口の中が渇き、目の前が暗くなるような……一言で言い表すのなら【絶望】。
言葉の意味を一度では理解できず、ステラは震える唇を懸命に動かす。
「い、ま……なん、と……?」
「ですから、貴方は処刑されるのですよ」
「何故――」
訊ねかけて、ステラは理解した。
ここに収容されているのは【ステラ】ではなく【ステラを殺した義賊】……宰相は王家にそう報告している。
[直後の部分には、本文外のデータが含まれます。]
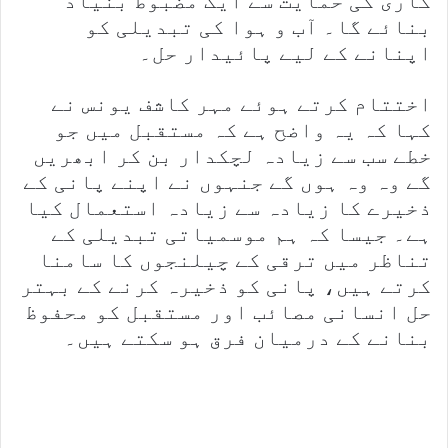
کاری کی حمایت سے ایک مضبوط بنیاد
بنائے گا۔ آب و ہوا کی تبدیلی کو
اپنانے کے لیے پائیدار حل۔
اختتام کرتے ہوئے مہر کاشف یونس نے
کہا کہ یہ واضح ہے کہ مستقبل میں جو
خطے سب سے زیادہ لچکدار بن کر ابھریں
گے وہ وہ ہوں گے جنہوں نے اپنے پانی کے
ذخیرے کا زیادہ سے زیادہ استعمال کیا
ہے۔ جیسا کہ ہم موسمیاتی تبدیلی کے
تناظر میں ترقی کے چیلنجوں کا سامنا
کرتے ہیں، پانی کو ذخیرہ کرنے کے بہتر
حل انسانی مصائب اور مستقبل کو محفوظ
بنانے کے درمیان فرق ہو سکتے ہیں۔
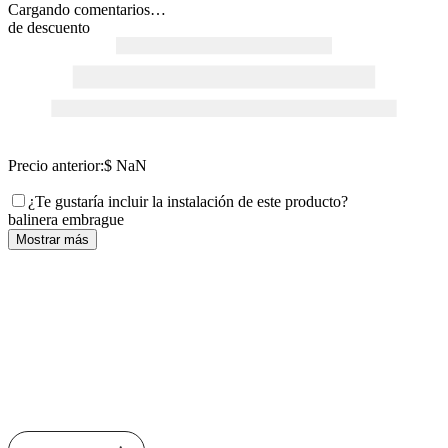
Cargando comentarios…
de descuento
Precio anterior:
$ NaN
¿Te gustaría incluir la instalación de este producto?
balinera embrague
Mostrar más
そして王家の者は皆、宰相を信じた。
ということは、ここにいるのは王族を殺した大罪人だ。
――死罪は、順当な裁きだろう。
「お、のれ……っ!」
怒りと、絶望感と、目の前にいる憎き宰相へ何もできない無力さ……その全てを一身に宿したステラは、ただひたすらに宰相を睨み続ける。
けれど宰相は当然、臆さない。
「ハハハッ! 王族は馬鹿ばっかりですよ! 貴方の瞳が赤くなった時、私がでっち上げた嘘の病状を本気で信じた! 療養だと言えば王子を簡単に監禁できてしまう国家なんて、どうかしている! そうは思いませんかッ!」
「貴方はそれでもスノース国王家の宰相ですかっ!」
「王子を処刑する馬鹿共を導いてやると買って出ているのですよ? むしろ感謝されたいくらいですねぇッ!」
何を言ったところで、宰相からしたら負け犬の遠吠えに聞こえるのだろう。
それでもステラは引きたくなかった。
「必ず、貴方を裁いてみせます……!」
「貴方の頼み綱はあの盗賊でしょう?」
鉄格子から手を放し、宰相はもう一度笑ってみせる。
「来ませんよ、絶対に。せっかく逃げおおせたのですから、そのまま別の国にでも逃亡して、盗みを働くでしょう? ……貴方を助けたって、何の得もないのですから」
「そ、れは……っ」
背を向けた宰相に反論をしようと、ステラは言葉を探した。
けれど、考え直して気付く。
――リスクを冒してまでステラを助けたって、義賊には何のメリットもないのだと。